Je m’appelle Olivia. Je suis journaliste et romancière. Je publie régulièrement. Mon dernier roman, « Encore Encore », est un récit fantastico-sexuel qui se déroule au Vatican, j’y rends hommage au Bernin et à Jacques Lacan. Mes ventes sont bonnes à Paris, où je bénéficie de mes réseaux d’influence. Malgré quelques visites dans des salons du livre, à Caen, à La Rochelle, à Mazamet, à Oyonnax, à Saint Chamond, je n’arrive pas encore, encore, à percer le public provincial. Récemment une libraire m’a jugé trop excentrique. Je me suis disputée publiquement il y a trois ans avec l’écrivain Philippe Delerm lors d’un festival littéraire, à Rodez, sur le thème des petits plaisirs de l’été. Ce gentil romancier, au visage de professeur de collège, défendait une assez vague théorie esthétique, bucolico-estivale, qui faisait en vérité l’éloge de la sieste. Une bonne partie du public constituée de retraités en sandales paraissait approuver, du moins clignait des yeux et se dodelinait. J’avais un peu bu mais guère plus qu’à l’habitude, quand l’animatrice, professeur de lettres modernes agrégée hors-classe du lycée de centre-ville (c’est ainsi qu’elle s’était présentée), crut bon de me demander une réaction. Je répondis qu’en guise de plaisir estival je ne connaissais rien de mieux qu’une bonne bite dans le cul, surtout que les messieurs sont en meilleure forme l’après-midi que le soir. Il y eut des « oh ! » puis des « ouh ! » dans le public. Philippe Delerm esquissa un sourire, et me demanda de revenir à un champ lexical plus approprié. Je quittai l’estrade. Au fond de l’assistance se tenait un jeune homme très élégant, chemise rose largement ouverte. Il m’avait regardée avec insistance. J’allai vers lui, on prit un verre, puis une petite chambre d’hôtel, à l’ombre, dans une rue tranquille. 

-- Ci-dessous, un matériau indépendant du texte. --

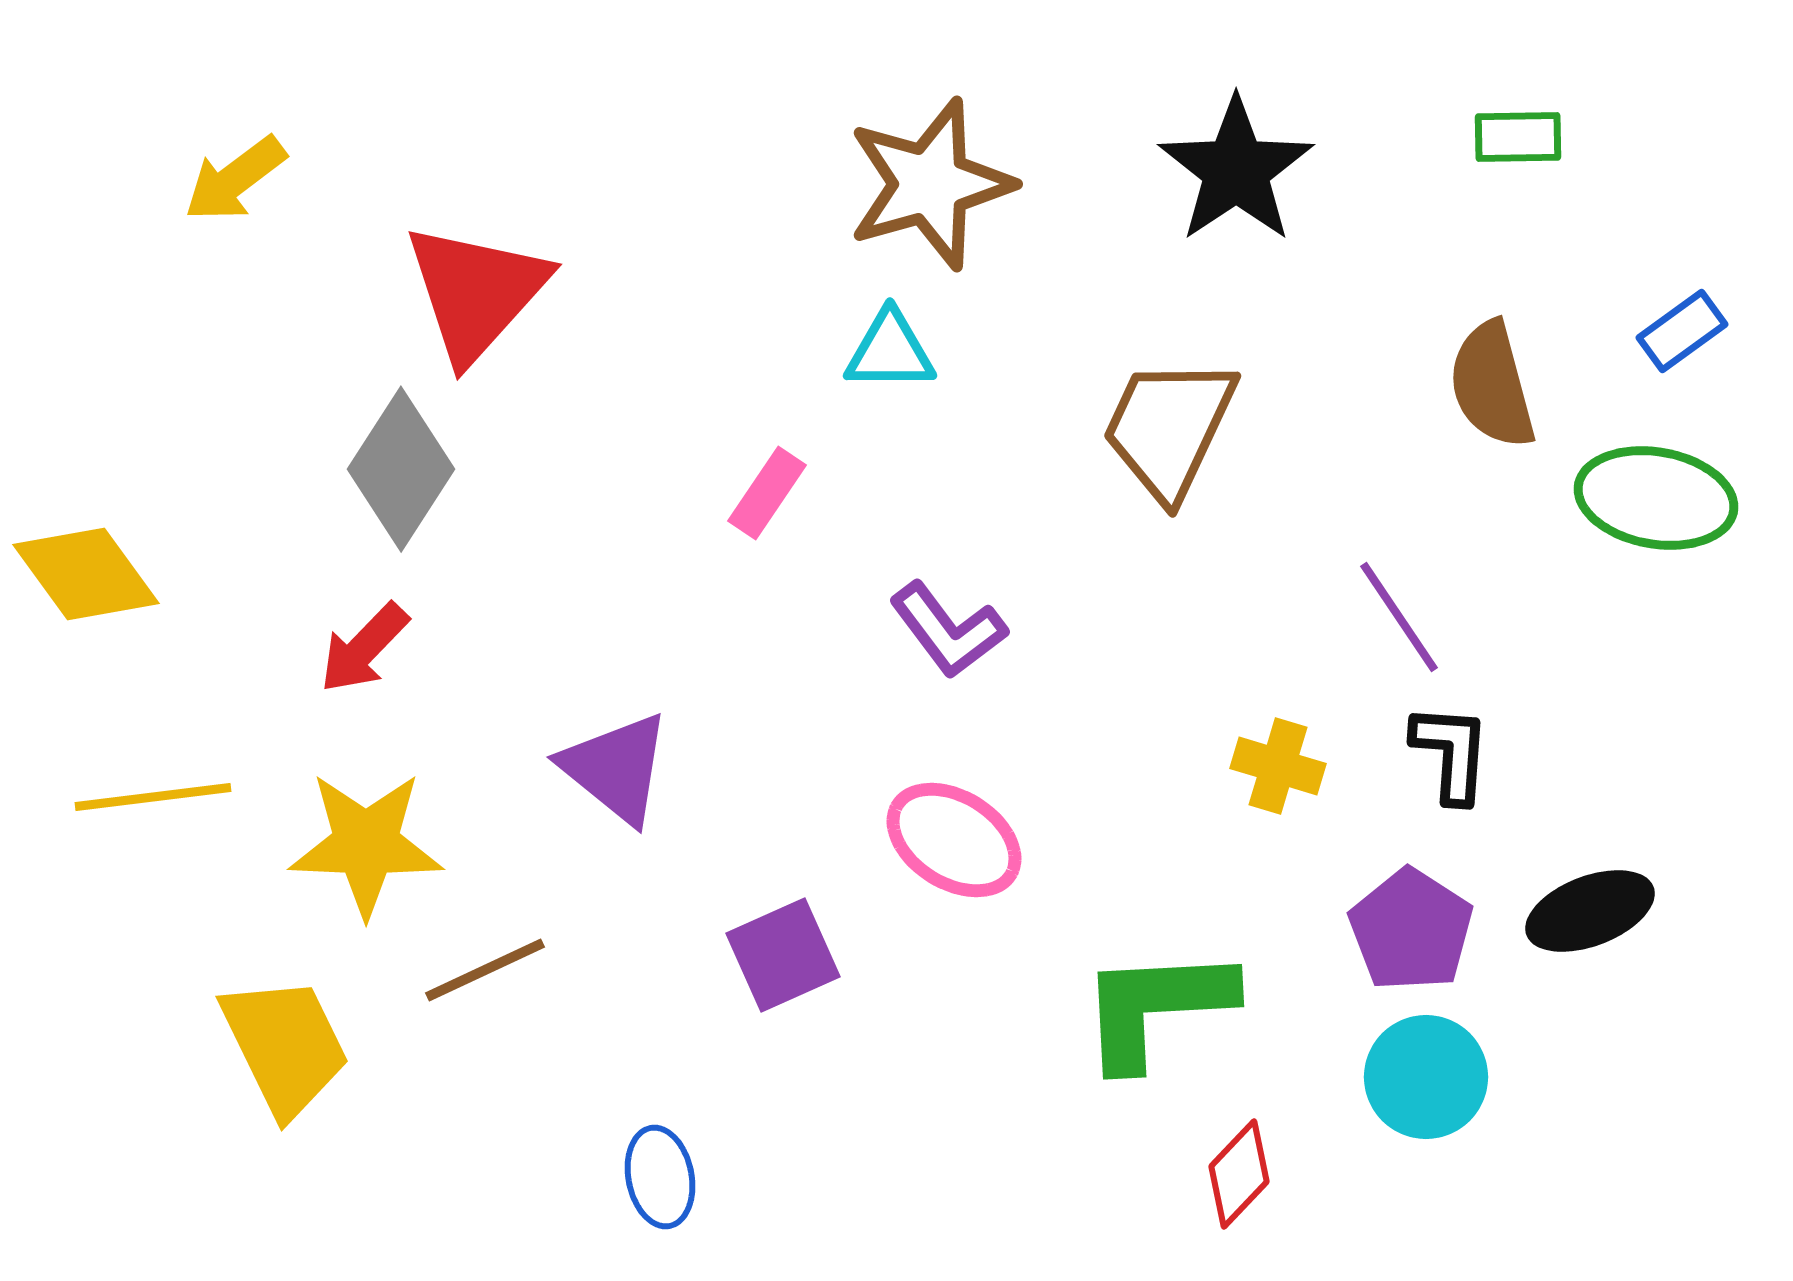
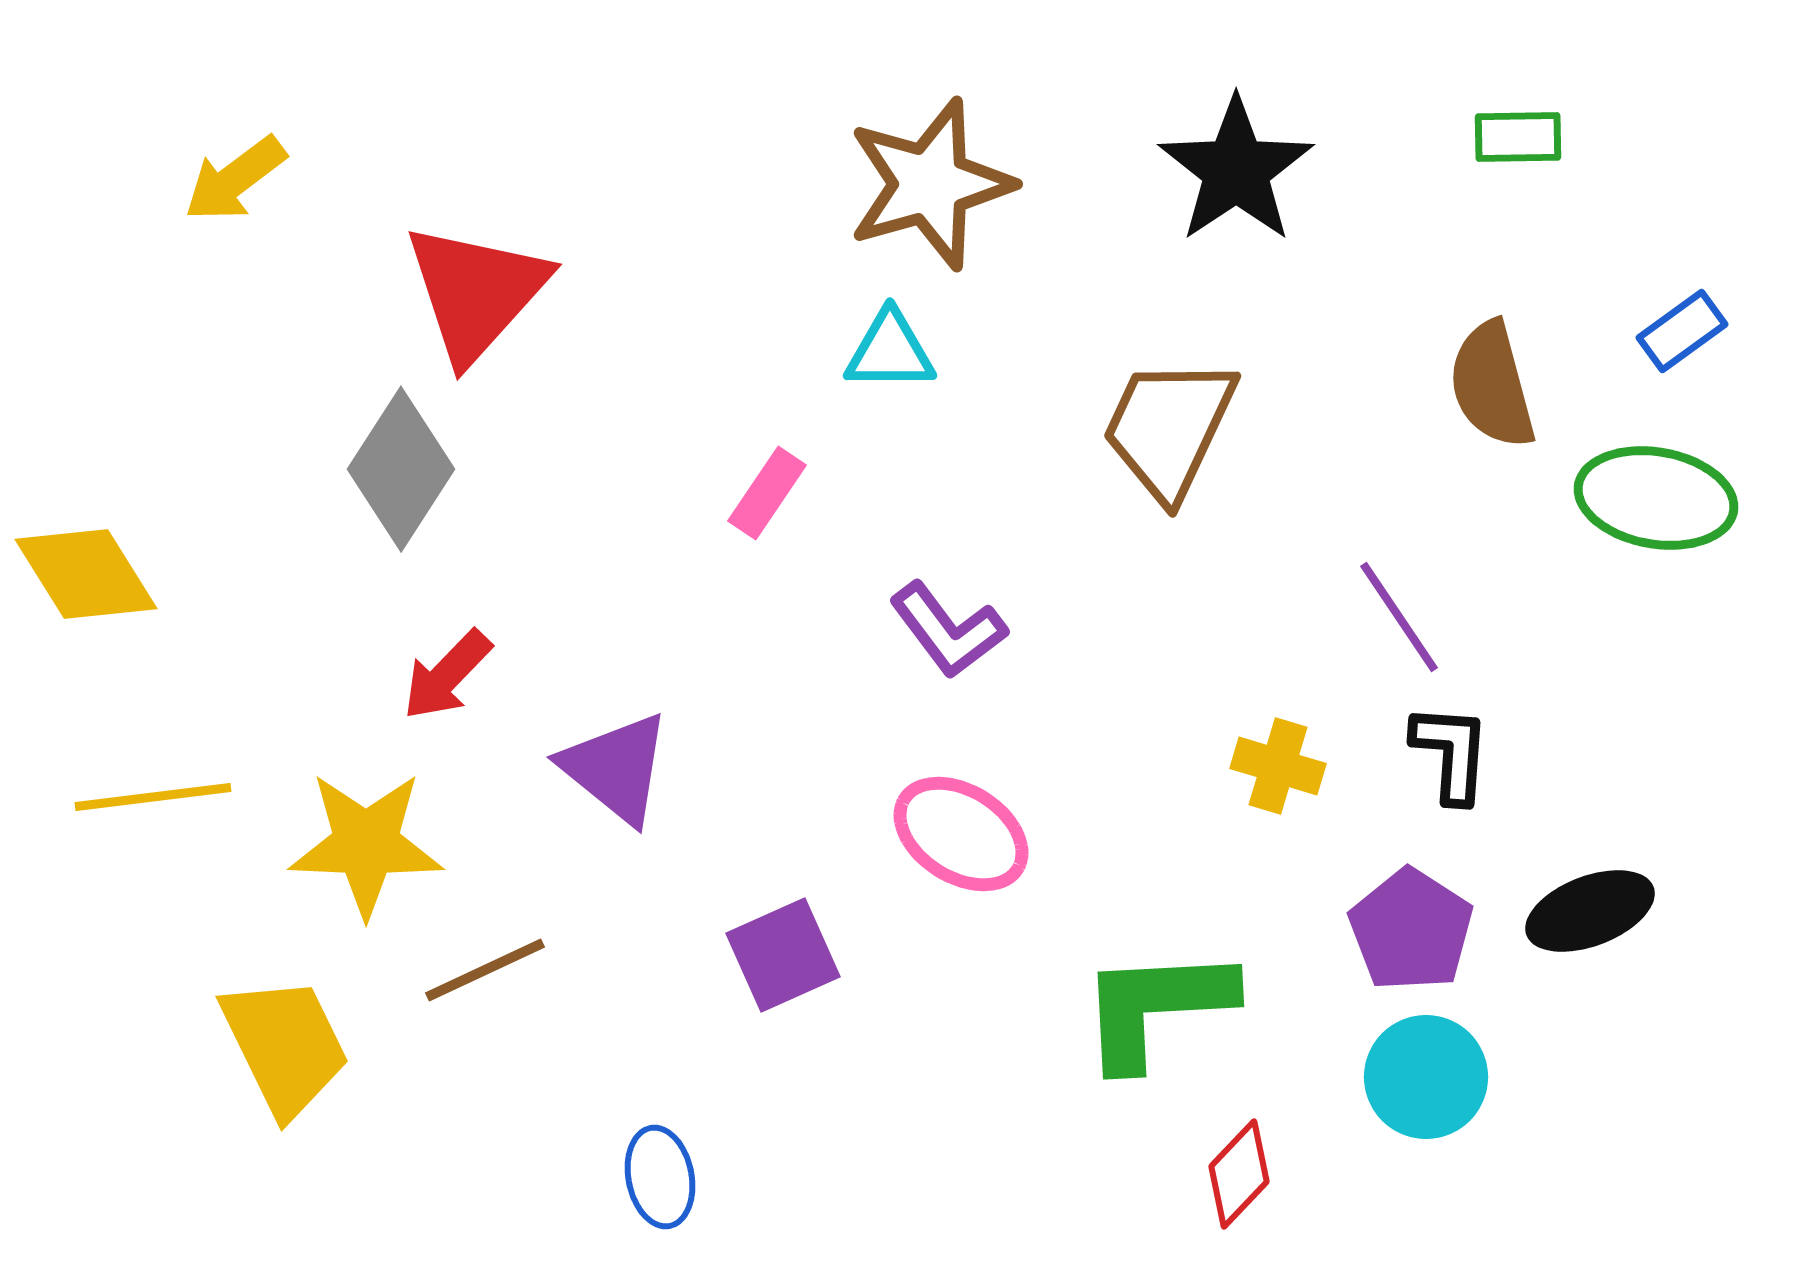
yellow diamond: rotated 4 degrees clockwise
red arrow: moved 83 px right, 27 px down
pink ellipse: moved 7 px right, 6 px up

Je suis célibataire, mais j’ai des amis et des amants un peu partout en Europe, et aussi en Amérique latine où je suis née. Mon physique est très agréable et me permet de lier contact assez facilement. J’aime les hommes qui me parlent de leur vie, de leur jeunesse et de ce qu’ils ont sur le coeur. Je n’aime guère ceux qui n’ont que des opinions ou des avis, et qui font étalage de leurs goûts qu’ils croient supérieurs à la moyenne. Même si j’ai une préférence pour les hommes de plus de 1,80 m et de 75 kg, je ne méprise pas les autres, et il m’est souvent arrivé de faire l’amour avec des gringalets qui se sont avérés très fougueux et très toniques. Sur le plan social, mon métier me fait tourner hélas dans le milieu intellectuel ou tertiaire supérieur, et je regrette de ne pouvoir rencontrer davantage d’artisans, d’ouvriers, de techniciens; les agriculteurs sont devenus quasiment introuvables. Les avocats sont les plus mauvais des amants que je connaisse; ils n’ont aucune chaleur, aucune vigueur, aucune tendresse, et s’ils ont des effets de manches, leur manche ne me fait pas beaucoup d’effet. Les hommes politiques sont épouvantables, ils suent, ils sont moites, ils sont gras, et ils ont fort mauvaise haleine à cause des cigares et des alcools. Les scientifiques, ingénieurs et informaticiens, sont un peu raides, ce qui n’est pas mal au demeurant, mais ils n’arrivent pas à se départir d’un état d’esprit calculateur qui ne convient pas à la passion sexuelle. Les littéraires sont plus exaltés, mais ils peuvent s’effondrer assez vite. Quant aux théoriciens de la linguistique, ils ne savent pas utiliser leur langue. 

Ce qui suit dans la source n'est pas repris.